Probiotic-rich foods deserve a special mention. A meta-analysis in the British Journal of Nutrition found that people taking probiotics (specifically strains from the Lactobacillus and Bifidobacterium families) had illness episodes nearly a day shorter and missed fewer days of work or school compared to those on placebo. Yogurt, kefir, and fermented foods like miso soup are easy ways to get these beneficial bacteria while you’re recovering.

Zinc-Rich Foods and Supplements

Zinc plays a central role in immune cell function, and supplementing with it at the onset of a cold has been shown to shorten symptom duration by roughly two days. Most of the clinical evidence involves zinc lozenges taken every two to three hours while awake, in doses ranging from about 10 to 13 milligrams per lozenge. The key is starting early, ideally within the first 24 hours of symptoms.

You can also get zinc through food. Shellfish, red meat, pumpkin seeds, chickpeas, and lentils are all rich sources. During flu recovery, a lentil soup or a handful of pumpkin seeds stirred into oatmeal can contribute meaningful amounts alongside whatever else you’re able to eat.

What to Avoid While You’re Sick

Some foods and drinks can make flu symptoms worse or slow your recovery. High-sugar foods and beverages are the most common culprit. While your immune cells need glucose to function, flooding your system with excess sugar triggers an overproduction of inflammatory signaling molecules, which can impair immune function rather than support it. Sodas, candy, and sweetened juices are worth skipping until you’re feeling better.

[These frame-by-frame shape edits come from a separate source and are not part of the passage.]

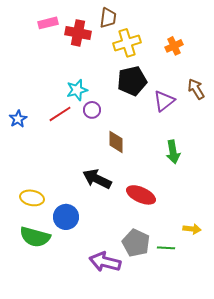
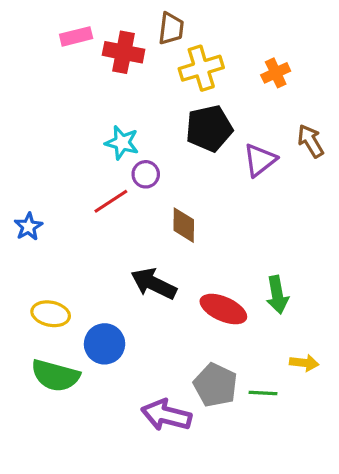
cyan star: (77, 90) -> (122, 143), turned 30
red line: (60, 114) -> (111, 201), moved
blue star: (18, 119) -> (28, 227), moved
green arrow: (173, 152) -> (277, 295), moved

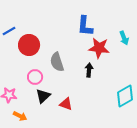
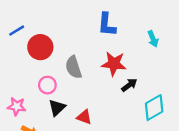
red star: (99, 48) -> (114, 64), moved
black arrow: (89, 70) -> (129, 85), moved, turned 48

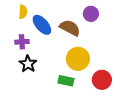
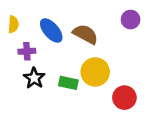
yellow semicircle: (23, 12) -> (13, 24), moved
purple circle: (91, 14) -> (131, 20), moved
green rectangle: (66, 81) -> (68, 83), moved

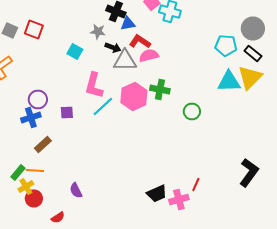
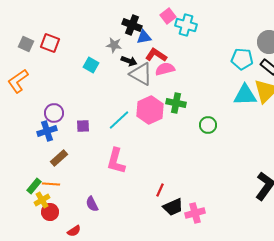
gray triangle: (125, 60) -> (141, 74), turned 30
pink L-shape: (94, 86) -> (116, 161), moved
red line: (196, 184) -> (160, 190), moved

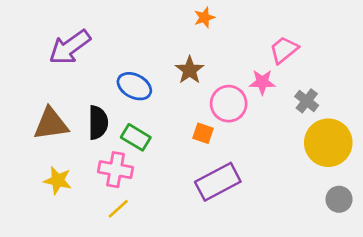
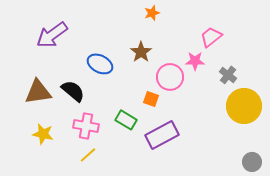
black semicircle: (98, 123) -> (73, 91), turned -50
green rectangle: (136, 137) -> (126, 120), moved
gray circle: (339, 199) -> (252, 162), moved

Alcohol dehydrates you and suppresses immune activity. Coffee in large amounts can also be dehydrating, though a small cup is unlikely to cause problems if you’re drinking plenty of other fluids. Greasy, fried, or very spicy foods tend to worsen nausea and can be hard to digest when your gut is already under stress.

Dairy is sometimes blamed for thickening mucus, but the evidence for this is weak. If milk or cheese doesn’t bother your stomach, there’s no strong reason to avoid them, and they’re a good source of protein and calories when you’re struggling to eat.

Eating When You Have No Appetite

The first two or three days of flu often kill your appetite completely. That’s normal. Your body is redirecting energy toward fighting the virus, and forcing large meals can trigger nausea. Instead of three regular meals, aim for small amounts every couple of hours: a few spoonfuls of soup, half a banana, a few bites of toast with honey, a small cup of yogurt.

The old BRAT diet (bananas, rice, applesauce, toast) is still useful as a starting point when your stomach is at its most fragile, but it’s not nutritionally complete. As soon as you can tolerate it, start adding protein and fats back in. The goal is to move from survival eating to recovery eating as quickly as your body allows, because your immune system needs fuel to finish the job.